イラスト/正子公也 もしも、あの日、あの人と出会わなかったら、僕の人生はどうなっていただろう。
かえりみて、人は誰もが目に見えない運命の不思議さを思います。そして、この運命的出会いは、なにも人に限ったことではありません。
もしも、あの日、あの本と出会わなかったら・・・。
二十数年前、十二才の少年が田舎の小さな本屋で偶然目にした一冊の本。初めて会ったはずなのに、なんだか、とても懐かしく感じたのです。「水滸伝」と題されたその本の帯には、白魚のような若者が、黒い大男と水中で戦っている絵が装され、『悪徳官僚をこらしめんと、梁山泊に勢揃いした一〇八人の英雄豪傑の痛快無類な活躍を描く!』という一文が添えられていました。

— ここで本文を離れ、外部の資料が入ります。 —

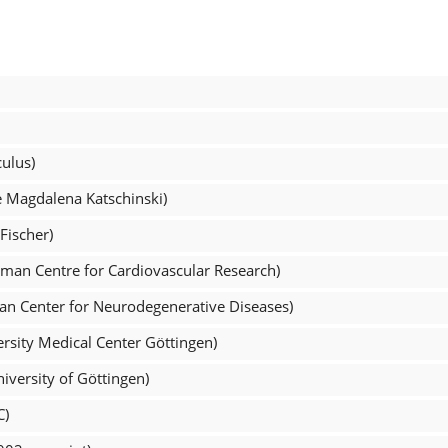
ulus)
e Magdalena Katschinski)
Fischer)
man Centre for Cardiovascular Research)
an Center for Neurodegenerative Diseases)
rsity Medical Center Göttingen)
versity of Göttingen)
C)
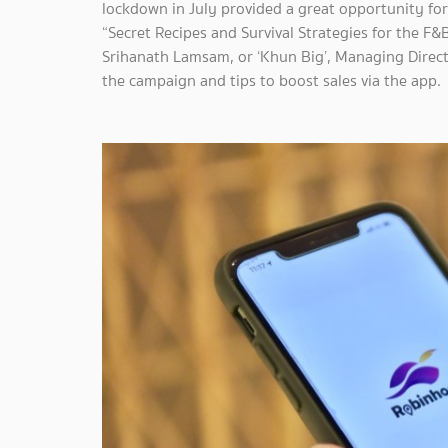
lockdown in July provided a great opportunity for
“Secret Recipes and Survival Strategies for the F
Srihanath Lamsam, or ‘Khun Big’, Managing Direct
the campaign and tips to boost sales via the app.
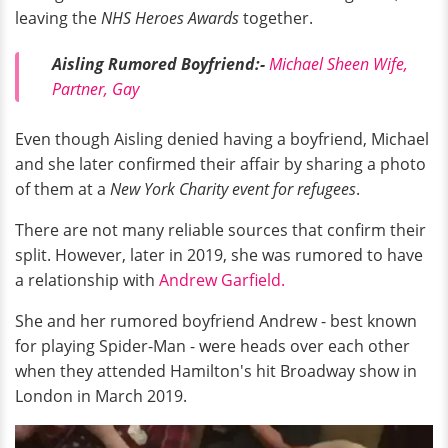
leaving the
NHS Heroes Awards
together.
Aisling Rumored Boyfriend:-
Michael Sheen Wife,
Partner, Gay
Even though Aisling denied having a boyfriend, Michael
and she later confirmed their affair by sharing a photo
of them at a
New York Charity event for refugees
.
There are not many reliable sources that confirm their
split. However, later in 2019, she was rumored to have
a relationship with
Andrew Garfield.
She and her rumored boyfriend Andrew - best known
for playing Spider-Man - were heads over each other
when they attended Hamilton's hit Broadway show in
London in March 2019.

その夜、少年の心は、ゆめうつつをさまよい、無限に広がる異国の大陸へ飛んで行きました。そこには、海かと見まごう大河が滔々と流れ、耳を澄ませば、樹木の精霊のささやきが聞こえてくるのでした。冷たい風が頬をなでて行きます。少年はそこでさまざまな人と出会いました。九匹の龍の刺青をした若者、六十二斤の禅杖を操る花羅漢、虎を殴り殺した豪傑。或ものは雲に乗り龍を呼び、或ものは、七日七晩、水に潜る特技を持ち、又、或ものは日に八百里を走る。砲術のエキスパート、弓の名人、武芸の達人、天才軍略家、貴人に色男、大富豪からこそ泥まで、個性豊かな漢たち。彼らは皆、奇妙なほど我欲に乏しく、粋で、まっすぐで、素敵な大人達でした。彼らと共に泣き、笑い、少年は毎日が楽しくて楽しくて仕方がありませんでした。しかし、どんなに長い物語にも終わりがあります。その結末はあまりにも悲しいものでした。それでも少年は、又、彼らに会うために、幾度も幾度もその本を読みつづけました。そのうち彼らは少年の心の中に棲みついてしまったのです。

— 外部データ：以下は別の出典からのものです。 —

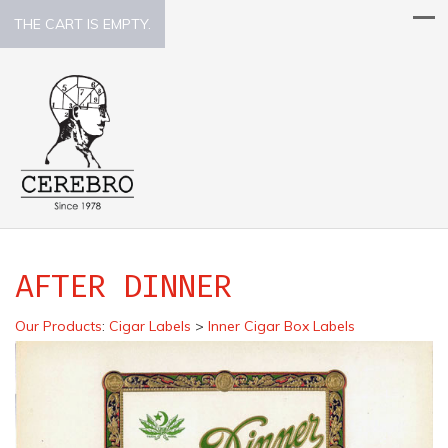
THE CART IS EMPTY.
AFTER DINNER
Our Products
:
Cigar Labels
>
Inner Cigar Box Labels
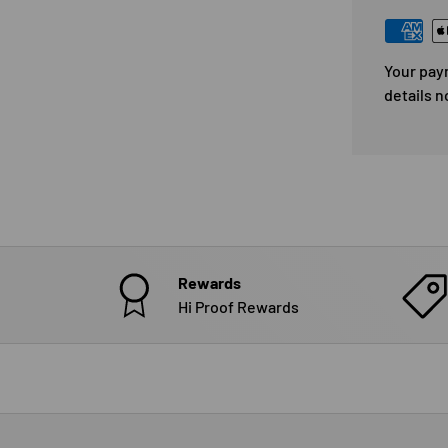
Your pay
details n
Rewards
Hi Proof Rewards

故郷を離れ、都会の片隅で追われるように日々を過ごし、小市民的快楽に虚しさを感じながらも、少しずつずるくなっていく大人の私は、時々、少年のことを懐かしく思い出すのです。少年の傍らには彼らが立っています。「よお!兄弟」彼らは私に、親しげに呼びかけるのです。「こっちへ来て、一杯やらねえか」
遠い昔、少年が踏みしめた地面には足跡ひとつなく、あの時と同じように、空はどこまでも高く、青く、道のない平原の若草色が無限に続いています。
もう一度、彼らに会わねばならぬ。あの時見たものをこの目で確かめ、そして誰かに伝えねばならぬ。誰のためでもない、僕自信のために。そんな気がして、私は少しずつ旅の支度を始めたのです。そろそろよいでしょう。もうすぐ出発です。長い旅になりそうです。辿り着けないかもしれません。でも、きっと何か大切なものが見つかる気がするのです。

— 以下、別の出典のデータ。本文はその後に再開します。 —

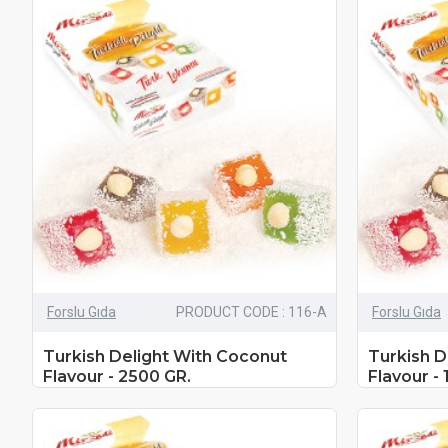
Forslu Gıda
PRODUCT CODE : 116-A
Forslu Gıda
Turkish Delight With Coconut
Turkish D
Flavour - 2500 GR.
Flavour - 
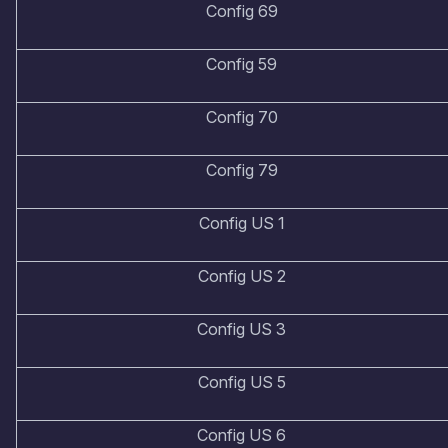
Config 69
Config 59
Config 70
Config 79
Config US 1
Config US 2
Config US 3
Config US 5
Config US 6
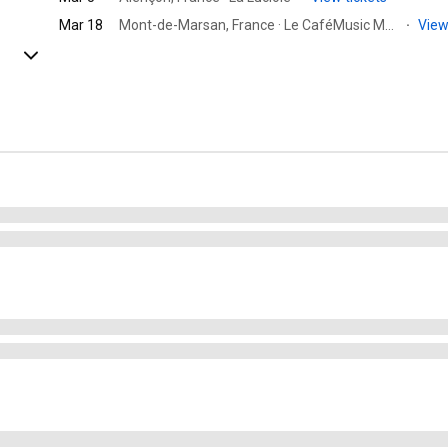
Mar 18
Mont-de-Marsan, France · Le CaféMusic Mont de Marsan
·
View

どうです?よかったらあなたも、ご一緒しませんか?魯智深が、武松が、林冲が、史進が、楊志が、みながあなたを待っています。
さあ、行きましょう。
「いざッ!梁山泊へ!」
テキスト / 森下翠 水滸伝 ~水のほとりの物語~ かつて、中国山東の地、梁山という山の麓には、茫々たる湖沼が広がっていた。
大小の水路が複雑に入り組み、高い葦が生い茂って、あたかも迷路のように他所者をよせつけない。
梁山のふもとの水たまり―梁山泊。
いつの頃からか、そこには世を逃れてきた男たちが雲集するようになる。
北宋末には、宋江と三十六人の男たちが腐敗した政治に反旗を翻し、この梁山泊にたてこもった。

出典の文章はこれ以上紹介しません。